When you are a carer and your loved one cannot communicate easily or respond to you in ways you expect, finding an understanding between you both can be a steep learning curve. I managed to find other techniques beyond traditional speech to communicate with my dad (read my blog about expression), and in fine-tuning those it has hopefully made me a far more intuitive person. Finding the subtleties, sensitivities and sometimes tiny movements that indicate the communication of a particular message from your loved one isn’t easy though.

Whenever you are going through a rough patch, and encountering actions or situations that you find difficult to cope with, it’s inevitable to wonder if they are ‘normal’. Defining normal is almost impossible, since one person’s normal is another person’s abnormal (or indeed somewhere in between). Over time you do get a sense of what is your loved one’s normal, but that takes patience and involves trial and error.
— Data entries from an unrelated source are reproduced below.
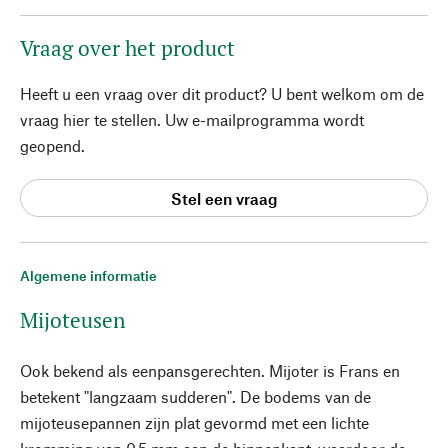
Vraag over het product
Heeft u een vraag over dit product? U bent welkom om de
vraag hier te stellen. Uw e-mailprogramma wordt
geopend.
Stel een vraag
Algemene informatie
Mijoteusen
Ook bekend als eenpansgerechten. Mijoter is Frans en
betekent "langzaam sudderen". De bodems van de
mijoteusepannen zijn plat gevormd met een lichte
No person is a behaviour, and whatever you are going through with your loved one underneath those immediate concerns is still the person. It’s easy to lose sight of that sometimes, and indeed overly stress about changes that we don’t consider ‘normal’. Trust your instincts; if you feel something is wrong seek help, but at the same time consider what you are really experiencing – the progression of dementia is such that either temporary or permanent changes in a person may be within what is their ‘new’ normal.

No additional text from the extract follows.